**Task instructions**: Using the listing below, print the line containing "kullanılarak işe alınabilir.", the line containing "Yüzlerce tasarım", and each line between them, exactly and nothing else. Pictures stay out of the print.

**Source information**:

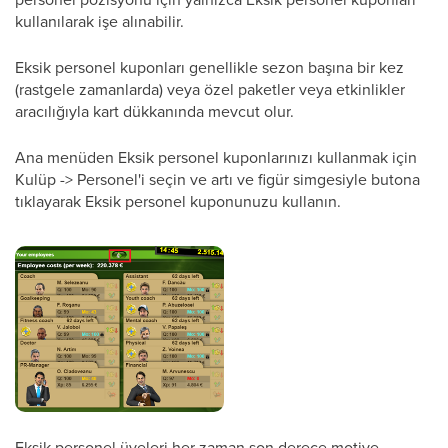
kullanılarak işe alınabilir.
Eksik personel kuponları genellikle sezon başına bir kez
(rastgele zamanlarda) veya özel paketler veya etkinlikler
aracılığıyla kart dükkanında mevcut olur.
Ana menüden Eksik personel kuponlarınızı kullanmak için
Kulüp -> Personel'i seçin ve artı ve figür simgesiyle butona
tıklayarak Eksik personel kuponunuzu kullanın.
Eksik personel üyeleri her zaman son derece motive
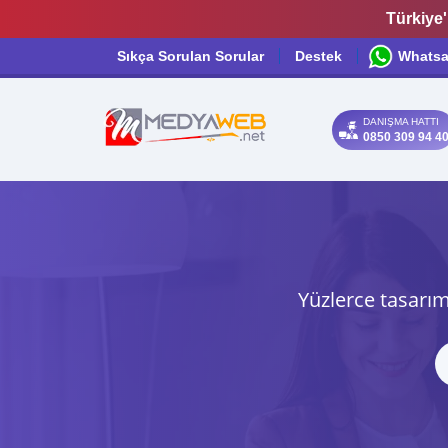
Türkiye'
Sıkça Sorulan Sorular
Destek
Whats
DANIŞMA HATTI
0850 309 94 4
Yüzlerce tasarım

* * *

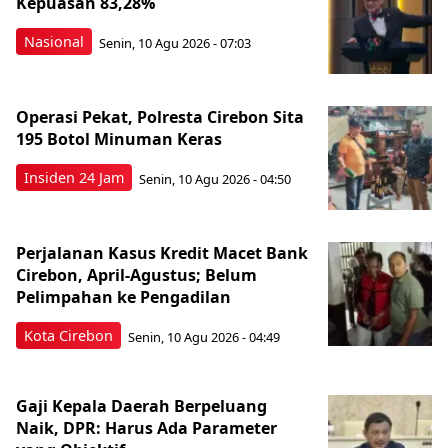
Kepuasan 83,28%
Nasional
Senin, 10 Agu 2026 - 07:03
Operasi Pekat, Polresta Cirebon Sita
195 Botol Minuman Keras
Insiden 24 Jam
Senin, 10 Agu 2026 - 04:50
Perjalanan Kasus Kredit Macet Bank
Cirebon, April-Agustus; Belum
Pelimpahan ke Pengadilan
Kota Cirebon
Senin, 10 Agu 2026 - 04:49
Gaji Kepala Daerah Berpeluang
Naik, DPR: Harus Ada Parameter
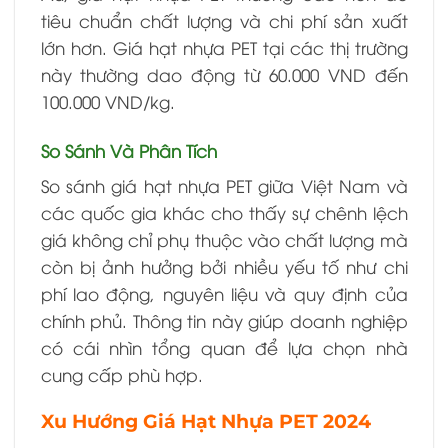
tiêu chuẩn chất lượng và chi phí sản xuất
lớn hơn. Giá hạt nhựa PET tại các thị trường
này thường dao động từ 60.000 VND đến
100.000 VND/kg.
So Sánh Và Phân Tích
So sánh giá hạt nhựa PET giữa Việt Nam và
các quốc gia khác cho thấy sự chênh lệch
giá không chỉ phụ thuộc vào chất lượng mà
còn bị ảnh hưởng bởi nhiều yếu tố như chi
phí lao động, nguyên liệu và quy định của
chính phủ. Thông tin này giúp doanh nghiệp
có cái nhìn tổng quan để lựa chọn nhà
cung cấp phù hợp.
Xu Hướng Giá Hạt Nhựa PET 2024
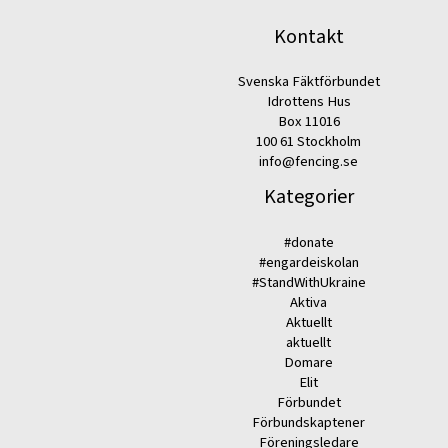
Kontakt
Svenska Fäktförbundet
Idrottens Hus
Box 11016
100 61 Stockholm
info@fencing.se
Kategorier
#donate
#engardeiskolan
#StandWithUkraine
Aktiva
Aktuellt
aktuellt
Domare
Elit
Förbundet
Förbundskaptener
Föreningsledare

...

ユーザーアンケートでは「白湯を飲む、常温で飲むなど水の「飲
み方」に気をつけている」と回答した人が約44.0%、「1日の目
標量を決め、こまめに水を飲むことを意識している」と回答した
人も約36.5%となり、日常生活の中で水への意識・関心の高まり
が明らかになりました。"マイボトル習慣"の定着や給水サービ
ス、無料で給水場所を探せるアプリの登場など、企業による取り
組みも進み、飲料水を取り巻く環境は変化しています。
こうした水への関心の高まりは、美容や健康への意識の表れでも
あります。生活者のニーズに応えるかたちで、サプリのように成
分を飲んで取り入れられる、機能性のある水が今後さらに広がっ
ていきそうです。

**Solved problem**:
kullanılarak işe alınabilir.
Eksik personel kuponları genellikle sezon başına bir kez
(rastgele zamanlarda) veya özel paketler veya etkinlikler
aracılığıyla kart dükkanında mevcut olur.
Ana menüden Eksik personel kuponlarınızı kullanmak için
Kulüp -> Personel'i seçin ve artı ve figür simgesiyle butona
tıklayarak Eksik personel kuponunuzu kullanın.
Eksik personel üyeleri her zaman son derece motive
Türkiye'
Sıkça Sorulan Sorular
Destek
Whats
DANIŞMA HATTI
0850 309 94 4
Yüzlerce tasarım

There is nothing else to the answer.